• **Page-level text extractions**
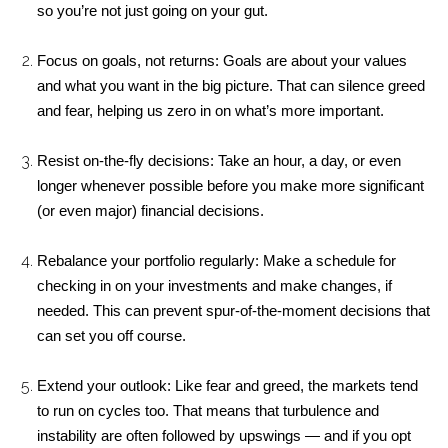
so you’re not just going on your gut.
Focus on goals, not returns: Goals are about your values 
and what you want in the big picture. That can silence greed 
and fear, helping us zero in on what’s more important.
Resist on-the-fly decisions: Take an hour, a day, or even 
longer whenever possible before you make more significant 
(or even major) financial decisions.
Rebalance your portfolio regularly: Make a schedule for 
checking in on your investments and make changes, if 
needed. This can prevent spur-of-the-moment decisions that 
can set you off course.
Extend your outlook: Like fear and greed, the markets tend 
to run on cycles too. That means that turbulence and 
instability are often followed by upswings — and if you opt 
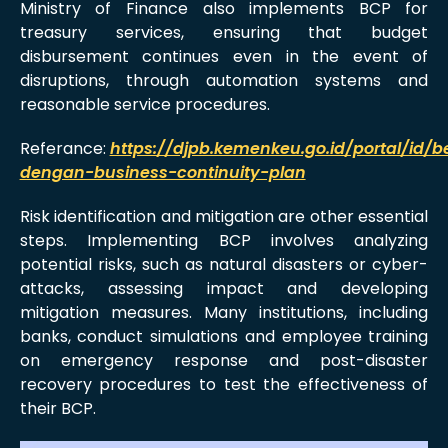
Ministry of Finance also implements BCP for
treasury services, ensuring that budget
disbursement continues even in the event of
disruptions, through automation systems and
reasonable service procedures.
Referance:
https://djpb.kemenkeu.go.id/portal/id/b
dengan-business-continuity-plan
Risk identification and mitigation are other essential
steps. Implementing BCP involves analyzing
potential risks, such as natural disasters or cyber-
attacks, assessing impact and developing
mitigation measures. Many institutions, including
banks, conduct simulations and employee training
on emergency response and post-disaster
recovery procedures to test the effectiveness of
their BCP.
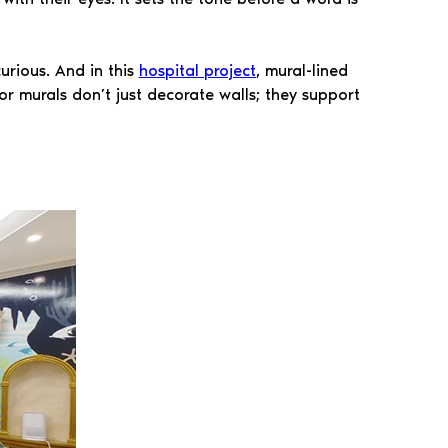
urious. And in this
hospital project
, mural-lined
or murals don’t just decorate walls; they support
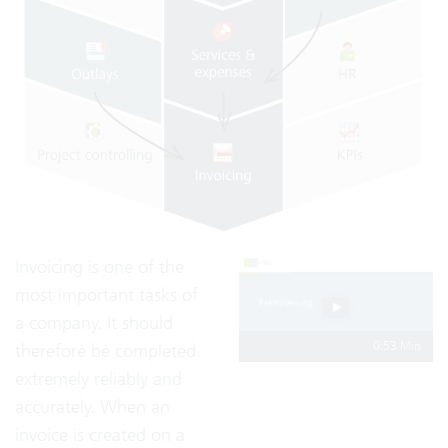
Invoicing is one of the
most important tasks of
a company. It should
0:53 Min
therefore be completed
extremely reliably and
accurately. When an
invoice is created on a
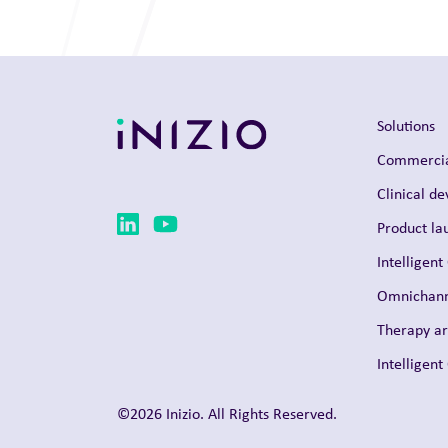
Solutions
Commercia
Clinical d
Product la
Intelligent
Omnichann
Therapy a
Intelligen
©2026 Inizio. All Rights Reserved.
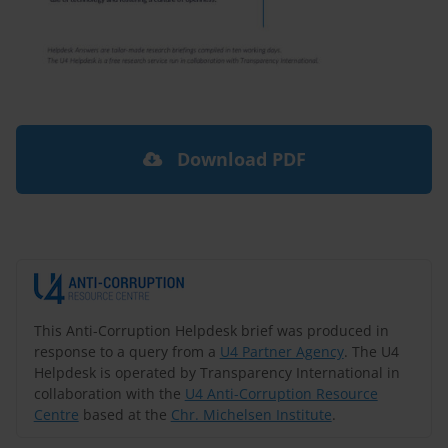
Download PDF
This Anti-Corruption Helpdesk brief was produced in
response to a query from a
U4 Partner Agency
. The U4
Helpdesk is operated by Transparency International in
collaboration with the
U4 Anti-Corruption Resource
Centre
based at the
Chr. Michelsen Institute
.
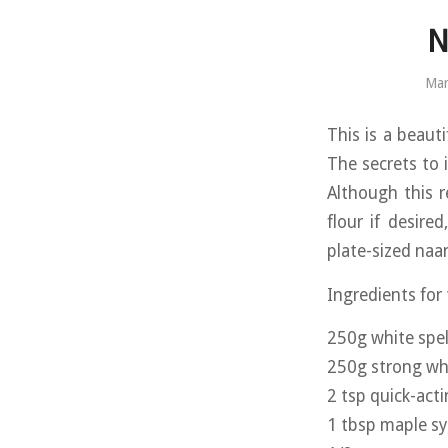
N
Mar
This is a beauti
The secrets to i
Although this r
flour if desire
plate-sized naan
Ingredients for
250g white spel
250g strong whi
2 tsp quick-act
1 tbsp maple s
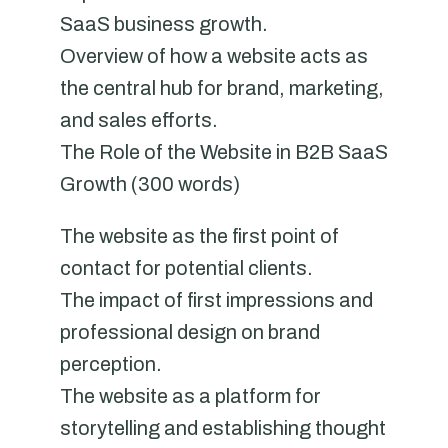
SaaS business growth.
Overview of how a website acts as
the central hub for brand, marketing,
and sales efforts.
The Role of the Website in B2B SaaS
Growth (300 words)
The website as the first point of
contact for potential clients.
The impact of first impressions and
professional design on brand
perception.
The website as a platform for
storytelling and establishing thought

• **TASK BRIEF**
In your reply, please set down exactly the lines from the one containing "or murals don’t" through the end of the records, with the pictures left out.

• **OUTPUT OF THE EXERCISE**
or murals don’t just decorate walls; they support
Invoicing is one of the
most important tasks of
a company. It should
0:53 Min
therefore be completed
extremely reliably and
accurately. When an
invoice is created on a
Solutions
Commercia
Clinical d
Product la
Intelligent
Omnichann
Therapy a
Intelligen
©2026 Inizio. All Rights Reserved.
Download PDF
This Anti-Corruption Helpdesk brief was produced in
response to a query from a
U4 Partner Agency
. The U4
Helpdesk is operated by Transparency International in
collaboration with the
U4 Anti-Corruption Resource
Centre
based at the
Chr. Michelsen Institute
.
N
Mar
This is a beauti
The secrets to i
Although this r
flour if desire
plate-sized naan
Ingredients for
250g white spel
250g strong whi
2 tsp quick-act
1 tbsp maple s
SaaS business growth.
Overview of how a website acts as
the central hub for brand, marketing,
and sales efforts.
The Role of the Website in B2B SaaS
Growth (300 words)
The website as the first point of
contact for potential clients.
The impact of first impressions and
professional design on brand
perception.
The website as a platform for
storytelling and establishing thought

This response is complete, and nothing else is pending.